WHAT IS EXPECTED = In the material below, find the line with "GCP 客戶關係管理CRM專業能力認證" and the line with "Noticias relacionadas", then output both and every line between them exactly, omitting pictures.

EXERCISE MATERIAL =
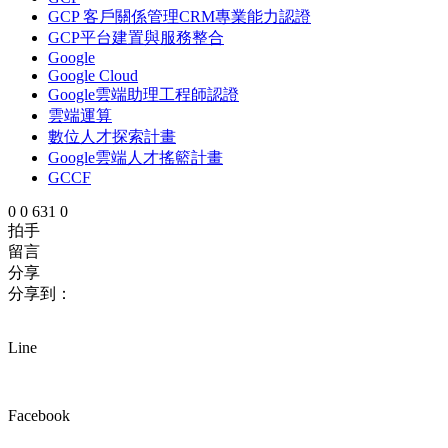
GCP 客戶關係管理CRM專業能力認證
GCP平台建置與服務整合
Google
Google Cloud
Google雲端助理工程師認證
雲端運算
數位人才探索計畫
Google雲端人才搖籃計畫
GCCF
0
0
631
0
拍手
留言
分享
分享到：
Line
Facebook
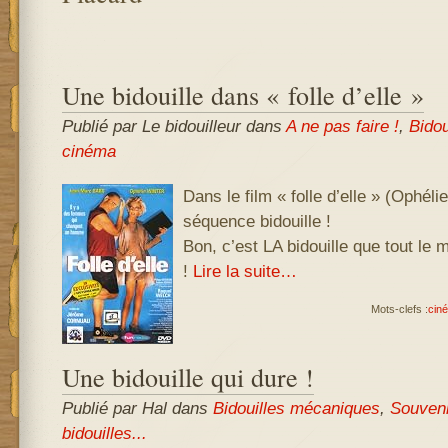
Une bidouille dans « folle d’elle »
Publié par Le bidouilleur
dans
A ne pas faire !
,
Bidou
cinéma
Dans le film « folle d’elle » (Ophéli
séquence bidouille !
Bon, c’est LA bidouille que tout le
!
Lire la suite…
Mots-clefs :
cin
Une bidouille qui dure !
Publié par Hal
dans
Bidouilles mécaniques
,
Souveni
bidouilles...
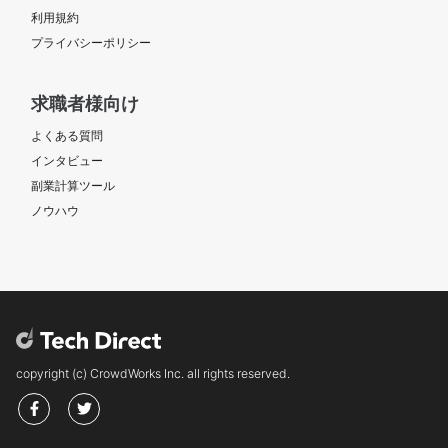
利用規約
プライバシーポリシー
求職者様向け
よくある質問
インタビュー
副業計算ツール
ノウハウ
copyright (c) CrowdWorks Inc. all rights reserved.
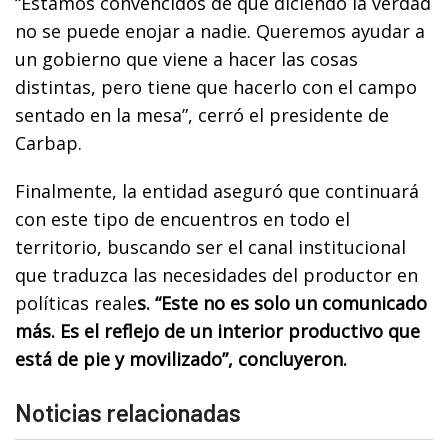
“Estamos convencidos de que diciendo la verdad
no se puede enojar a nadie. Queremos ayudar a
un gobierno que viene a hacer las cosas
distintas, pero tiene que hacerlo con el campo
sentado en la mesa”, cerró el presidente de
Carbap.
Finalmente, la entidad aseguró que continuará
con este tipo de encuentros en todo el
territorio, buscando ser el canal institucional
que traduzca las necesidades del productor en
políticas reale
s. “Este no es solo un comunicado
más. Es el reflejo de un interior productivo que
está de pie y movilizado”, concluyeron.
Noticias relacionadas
* * *
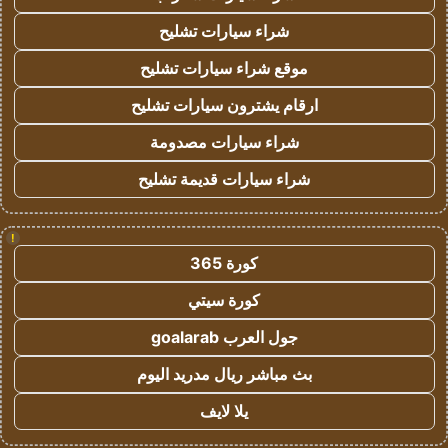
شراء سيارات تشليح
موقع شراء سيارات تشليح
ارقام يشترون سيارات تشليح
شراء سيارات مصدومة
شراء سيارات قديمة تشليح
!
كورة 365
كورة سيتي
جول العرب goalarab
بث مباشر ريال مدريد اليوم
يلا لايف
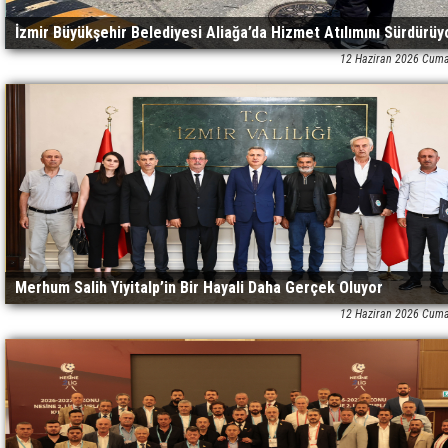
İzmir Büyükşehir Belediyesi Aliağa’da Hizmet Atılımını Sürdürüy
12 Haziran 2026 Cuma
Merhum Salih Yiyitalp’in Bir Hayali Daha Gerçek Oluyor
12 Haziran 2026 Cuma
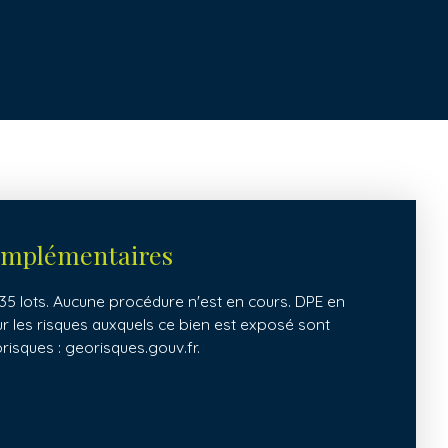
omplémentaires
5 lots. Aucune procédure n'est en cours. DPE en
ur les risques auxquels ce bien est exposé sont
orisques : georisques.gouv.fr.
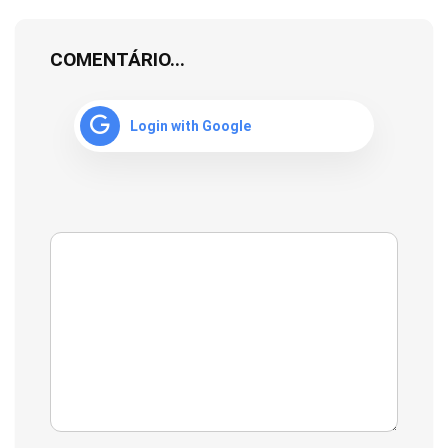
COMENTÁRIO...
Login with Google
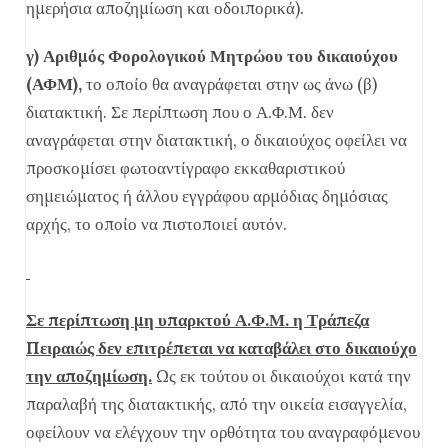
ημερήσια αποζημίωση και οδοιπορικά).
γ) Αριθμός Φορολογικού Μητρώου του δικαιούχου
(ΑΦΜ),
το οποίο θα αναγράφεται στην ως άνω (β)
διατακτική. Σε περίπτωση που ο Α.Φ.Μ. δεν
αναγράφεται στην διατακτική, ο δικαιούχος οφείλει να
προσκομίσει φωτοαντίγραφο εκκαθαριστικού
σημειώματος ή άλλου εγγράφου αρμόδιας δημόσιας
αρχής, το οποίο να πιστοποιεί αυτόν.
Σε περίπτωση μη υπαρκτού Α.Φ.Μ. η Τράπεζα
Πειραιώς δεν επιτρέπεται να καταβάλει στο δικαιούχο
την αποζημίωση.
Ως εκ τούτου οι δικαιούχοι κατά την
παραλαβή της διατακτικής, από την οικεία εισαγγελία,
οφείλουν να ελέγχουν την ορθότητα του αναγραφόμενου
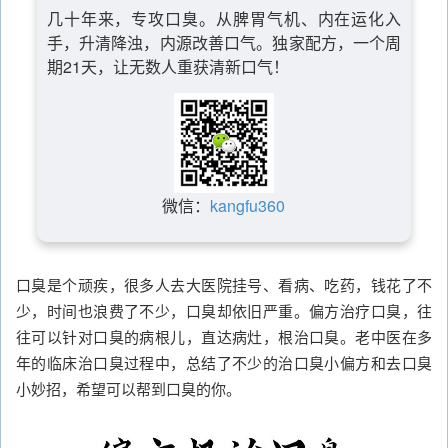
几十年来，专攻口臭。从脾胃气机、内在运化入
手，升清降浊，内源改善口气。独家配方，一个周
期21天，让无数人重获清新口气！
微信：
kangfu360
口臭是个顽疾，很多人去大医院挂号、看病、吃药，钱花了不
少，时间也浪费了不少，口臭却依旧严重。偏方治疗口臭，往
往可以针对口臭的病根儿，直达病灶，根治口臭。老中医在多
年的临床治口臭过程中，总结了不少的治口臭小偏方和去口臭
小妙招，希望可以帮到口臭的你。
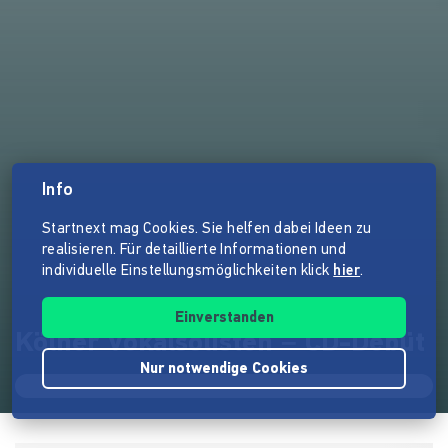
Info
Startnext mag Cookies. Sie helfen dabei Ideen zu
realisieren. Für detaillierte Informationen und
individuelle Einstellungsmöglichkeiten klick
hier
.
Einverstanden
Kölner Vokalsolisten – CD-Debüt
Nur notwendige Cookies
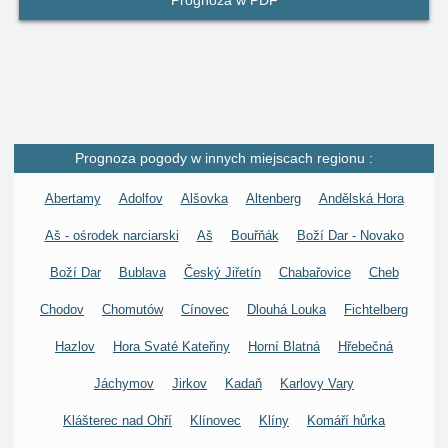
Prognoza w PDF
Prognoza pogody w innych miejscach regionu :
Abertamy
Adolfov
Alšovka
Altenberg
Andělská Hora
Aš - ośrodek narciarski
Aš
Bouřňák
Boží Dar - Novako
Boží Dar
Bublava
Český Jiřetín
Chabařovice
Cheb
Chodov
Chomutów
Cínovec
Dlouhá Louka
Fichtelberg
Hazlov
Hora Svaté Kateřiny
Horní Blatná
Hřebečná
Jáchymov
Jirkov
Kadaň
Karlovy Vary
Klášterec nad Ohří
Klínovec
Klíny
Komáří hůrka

EXERCISE SOLUTION =
GCP 客戶關係管理CRM專業能力認證
GCP平台建置與服務整合
Google
Google Cloud
Google雲端助理工程師認證
雲端運算
數位人才探索計畫
Google雲端人才搖籃計畫
GCCF
0
0
631
0
拍手
留言
分享
分享到：
Line
Facebook
Une bidouille dans « folle d’elle »
Publié par Le bidouilleur
dans
A ne pas faire !
,
Bidou
cinéma
Dans le film « folle d’elle » (Ophéli
séquence bidouille !
Bon, c’est LA bidouille que tout le
!
Lire la suite…
Mots-clefs :
cin
Une bidouille qui dure !
Publié par Hal
dans
Bidouilles mécaniques
,
Souveni
bidouilles...
利用規約
プライバシーポリシー
求職者様向け
よくある質問
インタビュー
副業計算ツール
ノウハウ
copyright (c) CrowdWorks Inc. all rights reserved.
“Estamos convencidos de que diciendo la verdad
no se puede enojar a nadie. Queremos ayudar a
un gobierno que viene a hacer las cosas
distintas, pero tiene que hacerlo con el campo
sentado en la mesa”, cerró el presidente de
Carbap.
Finalmente, la entidad aseguró que continuará
con este tipo de encuentros en todo el
territorio, buscando ser el canal institucional
que traduzca las necesidades del productor en
políticas reale
s. “Este no es solo un comunicado
más. Es el reflejo de un interior productivo que
está de pie y movilizado”, concluyeron.
Noticias relacionadas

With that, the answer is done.